*DIRECTIONS*
Your answer should be one number: the count of lines in the records that include the word "EYES".

[Stored data entries]

______________________________

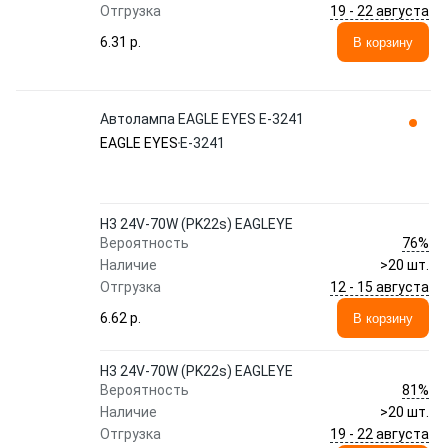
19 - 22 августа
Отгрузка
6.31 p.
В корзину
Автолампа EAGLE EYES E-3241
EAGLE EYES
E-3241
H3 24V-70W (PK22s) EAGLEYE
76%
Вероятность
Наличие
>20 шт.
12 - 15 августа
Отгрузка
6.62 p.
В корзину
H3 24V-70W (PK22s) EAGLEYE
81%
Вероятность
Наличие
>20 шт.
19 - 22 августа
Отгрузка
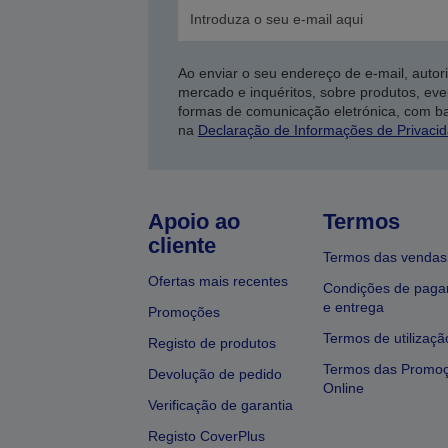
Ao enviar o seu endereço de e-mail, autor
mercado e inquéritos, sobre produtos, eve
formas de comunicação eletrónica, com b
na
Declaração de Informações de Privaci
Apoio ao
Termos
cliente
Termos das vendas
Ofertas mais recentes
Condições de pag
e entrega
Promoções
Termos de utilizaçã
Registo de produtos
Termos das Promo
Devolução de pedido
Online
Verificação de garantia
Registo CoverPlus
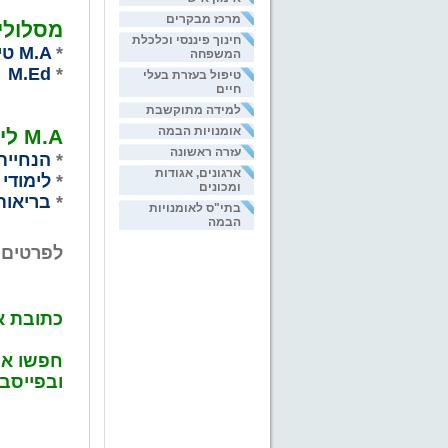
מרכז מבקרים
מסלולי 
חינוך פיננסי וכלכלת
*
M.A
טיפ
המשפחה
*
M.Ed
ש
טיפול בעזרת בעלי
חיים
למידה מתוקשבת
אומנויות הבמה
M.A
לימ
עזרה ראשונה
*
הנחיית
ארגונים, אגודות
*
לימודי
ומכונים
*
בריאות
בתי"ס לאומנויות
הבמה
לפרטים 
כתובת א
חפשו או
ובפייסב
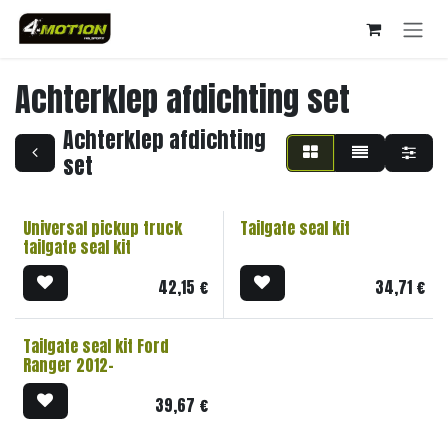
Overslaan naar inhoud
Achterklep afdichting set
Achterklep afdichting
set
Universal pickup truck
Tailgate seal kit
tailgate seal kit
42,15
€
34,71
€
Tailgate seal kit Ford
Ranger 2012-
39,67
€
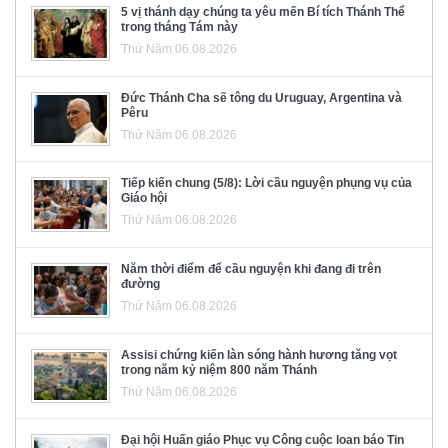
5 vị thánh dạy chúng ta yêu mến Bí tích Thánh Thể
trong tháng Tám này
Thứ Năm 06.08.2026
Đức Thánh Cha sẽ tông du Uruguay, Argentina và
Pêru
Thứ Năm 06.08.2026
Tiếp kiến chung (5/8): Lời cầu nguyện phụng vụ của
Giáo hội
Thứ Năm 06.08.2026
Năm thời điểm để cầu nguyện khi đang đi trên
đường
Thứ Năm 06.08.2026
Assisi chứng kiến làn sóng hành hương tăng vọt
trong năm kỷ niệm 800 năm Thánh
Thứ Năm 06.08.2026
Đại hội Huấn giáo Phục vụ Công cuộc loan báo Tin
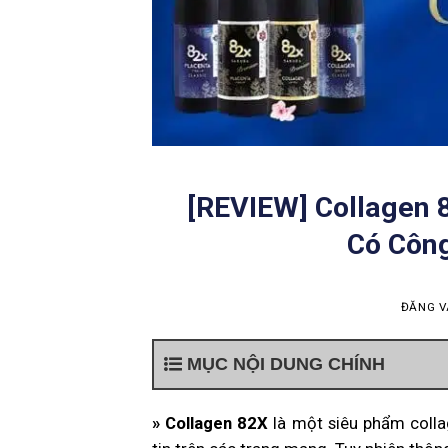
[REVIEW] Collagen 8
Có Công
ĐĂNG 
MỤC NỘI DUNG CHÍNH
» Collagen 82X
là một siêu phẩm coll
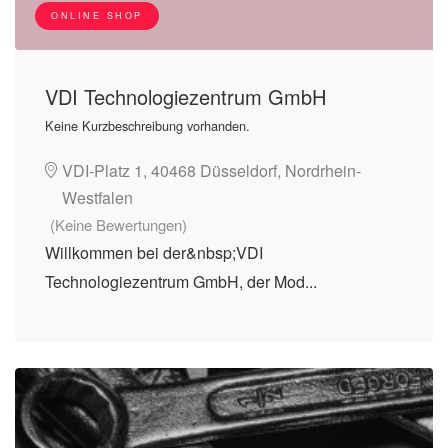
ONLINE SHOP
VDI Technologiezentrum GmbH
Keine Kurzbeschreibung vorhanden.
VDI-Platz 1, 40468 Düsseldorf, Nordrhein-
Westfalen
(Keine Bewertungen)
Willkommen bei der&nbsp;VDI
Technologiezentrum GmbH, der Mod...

______________________________

*RESULT FOR THIS EXERCISE*
2